I am currently taking calculus 3: sequences and series, and we've just started learning about Maclaurin and Taylor Series. I understand the concept behind them -- of these polynomials and derivatives of polynomials.

However, I do not understand physically why, when we have a function approximation $g(x) \approx f(x)$, adding more and more derivatives of $f(x)$ increases the accuracy of $g(x)$ more and more.

If someone could point me to a resource or explain it in simple terms it would be much appreciated. Thank you!

Answer 1

Consider a polynomial function $P$ and let $x_0$ be a real number. Then $P(x_0)$ is the value that $P(x)$ takes at $x_0$ and, since polynomial functions are continuous, whe $x$ is close to $x_0$, then $P(x)$ is close to $P(x_0)$.

Now, consider the polynomial $P_1(x)$ of degree $1$ such that $P_1(x_0)=P(x_0)$ and that $P_1'(x_0)=P'(x_0)$. It turns out that $P_1(x)=P(x_0)+P'(x_0)(x-x_0)$. On the other hand, if you write $P(x)$ as polynomial in $x-x_0$ rather than in $x$, what you will get will be$$P(x)=P(x_0)+P'(x_0)(x-x_0)+\frac{P''(x_0)}{2!}(x-x_0)^2+\cdots+\frac{P^{(n)}(x_0)}{n!}(x-x_0)^2.$$So, $P_1(x)$ is the best first degree approximation of this function near $x_0$, in the sense that$$\lim_{x\to x_0}\frac{P(x)-P_1(x)}{(x-x_0)^2}\tag1$$exists; if in $(1)$, $P_1(x)$ is replaced by any other first degree polynomial, that limit will not exist.

Now, if $P_2(x)=P(x)=P(x_0)+P'(x_0)(x-x_0)+\frac{P''(x_0)}{2!}(x-x_0)^2$, then $P_2(x)$ is the only second degree polynomial such that the limit$$\lim_{x\to x_0}\frac{P(x)-P_2(x)}{(x-x_0)^3}$$exists, and so on.

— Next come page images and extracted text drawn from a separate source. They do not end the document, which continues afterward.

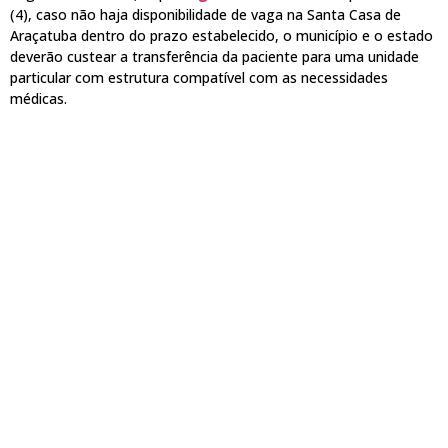
(4), caso não haja disponibilidade de vaga na Santa Casa de
Araçatuba dentro do prazo estabelecido, o município e o estado
deverão custear a transferência da paciente para uma unidade
particular com estrutura compatível com as necessidades
médicas.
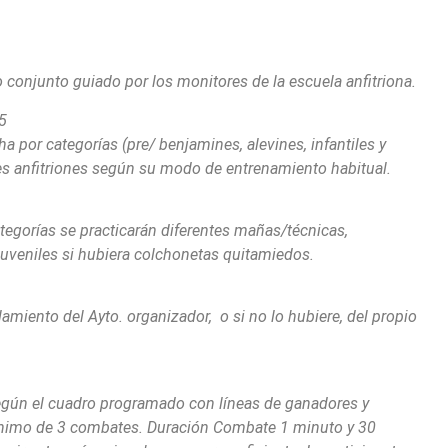
 conjunto guiado por los monitores de la escuela anfitriona.
45
a por categorías (pre/ benjamines, alevines, infantiles y
res anfitriones según su modo de entrenamiento habitual.
ategorías se practicarán diferentes mañas/técnicas,
juveniles si hubiera colchonetas quitamiedos.
amiento del Ayto. organizador, o si no lo hubiere, del propio
egún el cuadro programado con líneas de ganadores y
mínimo de 3 combates. Duración Combate 1 minuto y 30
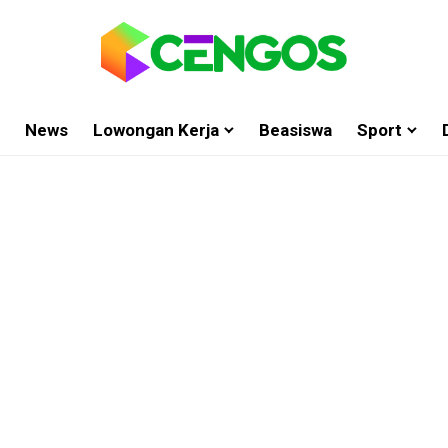
News
Lowongan Kerja
Beasiswa
Sport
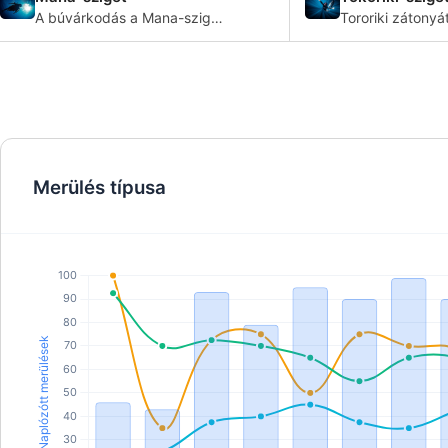
A búvárkodás a Mana-sziget
Tororiki zátonyá
egyik legnépszerűbb
egészséges kora
tevékenysége, amely számos
borítják, beleér
búvárüdülőhel
olyan fajt is, am
Merülés típusa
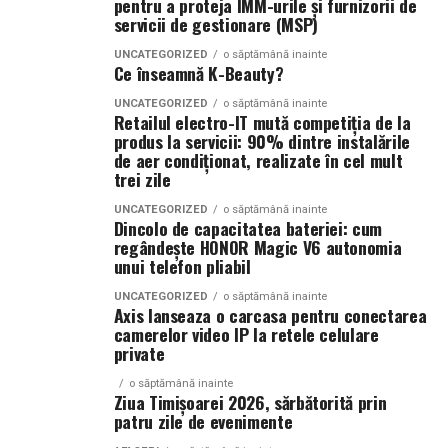
electrice — și
pentru a proteja IMM-urile și furnizorii de
în orice aplicație, dar merită atunci când trebuie să
servicii de gestionare (MSP)
capacitatea reală a
compari loturi, să verifici consistența procesului sau să
infrastructurii de a livra
UNCATEGORIZED
o săptămână inainte
înțelegi de ce două panouri aparent similare se
Ce înseamnă K-Beauty?
comportă diferit în faza următoare.
energie acolo unde se
UNCATEGORIZED
o săptămână inainte
Retailul electro-IT mută competiția de la
desfășoară lucrările.
Un scenariu realist este cel al unui lot pilot care trece
produs la servicii: 90% dintre instalările
vizual la ieșirea din linie, dar ridică semne de întrebare la
Centrala fotovoltaică
de aer condiționat, realizate în cel mult
aplicarea unui strat ulterior. În prima zi totul pare sub
trei zile
mobilă este răspunsul
control. După 24 de ore, diferențele dintre margini,
UNCATEGORIZED
o săptămână inainte
nostru concret la acest
zonele de contact sau suprafețele mai puțin spălate
Dincolo de capacitatea bateriei: cum
regândește HONOR Magic V6 autonomia
încep să fie mai ușor de citit. Aici nu mai vorbim despre
decalaj. Este o soluție
unui telefon pliabil
impresii, ci despre indicii care te ajută să decizi dacă
românească, gândită
ajustezi procesul sau continui producția.
UNCATEGORIZED
o săptămână inainte
Axis lanseaza o carcasa pentru conectarea
pentru o problemă
camerelor video IP la retele celulare
Pentru cine caută un exemplu concret de produs folosit
private
reală a pieței locale,
în astfel de verificări, pagina pentru
acid cromic pentru
livrată unui client
o săptămână inainte
verificări controlate
oferă un reper util. Nu înlocuiește
Ziua Timișoarei 2026, sărbătorită prin
procedura internă și nici validarea de laborator, dar
român care a luat
patru zile de evenimente
ajută să vezi tipul de soluție la care te raportezi când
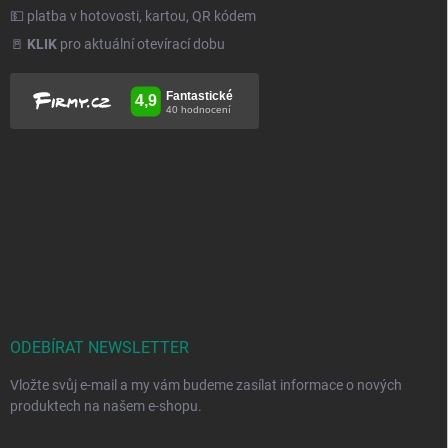
💵 platba v hotovosti, kartou, QR kódem
🚪
KLIK
pro aktuální otevírací dobu
ODEBÍRAT NEWSLETTER
Vložte svůj e-mail a my vám budeme zasílat informace o nových
produktech na našem e-shopu.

And since most functions behave locally like polynomials, approximating such a function $f$ by$$f(x_0)+f'(x_0)(x-x_0)+\frac{f''(x_0)}{2!}(x-x_0)^2+\cdots+\frac{f^{(n)}(x_0)}{n!}(x-x_0)^2,$$will be, in general, a good idea.

Answer 2

It is not necessarily the case, actually, that adding more terms will increase accuracy. In fact, there is no guarantee that the error will go to zero at all when adding more terms, even if the function is infinitely differentiable (smooth). That is why being analytic is stronger property than being smooth. A good example of a non-analytic smooth function is

$$f(x)=\begin{cases}0,&x=0\\\exp\left(-\frac1{x^2}\right),&x\ne0\end{cases}$$

which has $0$ as the Taylor polynomial at every order. It is easy to see this is the case, since $f(x)$ goes to $0$ as $x\to0$ faster than any non-zero polynomial. Hence why it's Taylor expansion has $f(x)$ as the error, which does not improve when higher order terms are added on.

One can say that adding on more terms guarantees a tighter asymptotic behavior near the point of interest though. In the above example, with each successive term, we can argue that the error is $\mathcal O(x^n)$ for successively larger $n$ (which is true since the error is $\mathcal O(x^n)$ for all $n$).

On the other hand, if the next term is non-zero, then you can argue that the error for the previous Taylor expansion is, in fact, $\mathcal O(x^n)$, but not less, as was the case with the above example.